Enquanto o país vive com a permanente sensação de ingovernabilidade, os portugueses confrontam-se com duas realidades cada mais difíceis de sustentar: o desemprego e a precariedade. Estas duas realidades são recorrentemente apresentadas como sendo inevitáveis, fechando, deste modo, as portas a uma verdadeira solução que permita contrariar a tal inevitabilidade.
Curiosamente, ambas as realidades – desemprego e precariedade – são indissociáveis, senão vejamos: o desemprego é amiúde apresentado como a alternativa ao trabalho precário. Assim, os trabalhadores ou aceitam condições deploráveis de precariedade ou acabam no desemprego. Esta premissa tornou-se mais forte numa altura de crise que, em muitas circunstâncias, veio por a nu as fragilidades de gestão de muitas empresas radicadas no nosso país. O resultado, esse, é invariavelmente o mesmo: desemprego e aumento da precariedade.
A classe política, designadamente o Governo e alguns partidos da oposição, crêem piamente que o aumento da produtividade se consegue através de flexibilização das leis do trabalho. Por conseguinte, assiste-se a alterações sistemáticas que visam flexibilizar leis laborais consideradas demasiado rígidas e pouco atractivas para o investimento. Continua-se, pois, a pensar numa lógica de competitividade com base em salários baixos e a ignorar outros factores que contribuem inexoravelmente para a fraca competitividade e produtividade da economia portuguesa: os modelos de gestão desastrosos que são recorrentes em tantas empresas portuguesas e no próprio Estado nunca são referidos; raras vezes se aborda a satisfação dos trabalhadores e a transformação de estímulos em aumento de produtividade; nunca se refere a organização das cidades, em particular das acessibilidades que produzem trabalhadores extenuados ainda antes de chegarem aos seus postos de trabalho, depois de horas em filas de trânsito e em transportes públicos.

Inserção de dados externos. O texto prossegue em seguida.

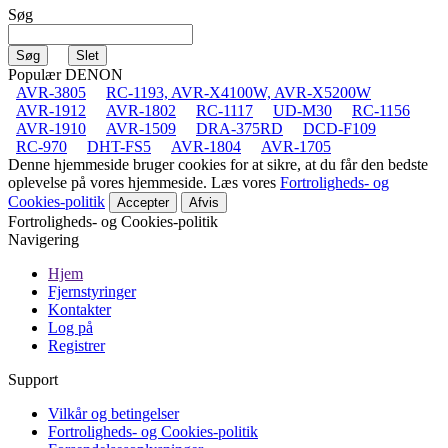
Søg
Populær DENON
AVR-3805
RC-1193, AVR-X4100W, AVR-X5200W
AVR-1912
AVR-1802
RC-1117
UD-M30
RC-1156
AVR-1910
AVR-1509
DRA-375RD
DCD-F109
RC-970
DHT-FS5
AVR-1804
AVR-1705
Denne hjemmeside bruger cookies for at sikre, at du får den bedste
oplevelse på vores hjemmeside. Læs vores
Fortroligheds- og
Cookies-politik
Accepter
Afvis
Fortroligheds- og Cookies-politik
Navigering
Hjem
Fjernstyringer
Kontakter
Log på
Registrer
Support
Vilkår og betingelser
Fortroligheds- og Cookies-politik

Pelo contrário, a flexibilização que resulta tantas vezes em mais precariedade é a panaceia para todos os problemas de produtividade. Ignoram-se os danos psicológicos que a precariedade provoca em tantos cidadãos, tantas vezes associados a práticas de humilhação que se agrava quando a alternativa é o desemprego.
Com o agravamento da precariedade e do desemprego está-se a construir uma sociedade assente nos pressupostos errados, que resultará inevitavelmente numa sociedade cada menos coesa e cada vez mais desigual. Mas, infelizmente, esta reflexão parece não ter lugar no nosso país.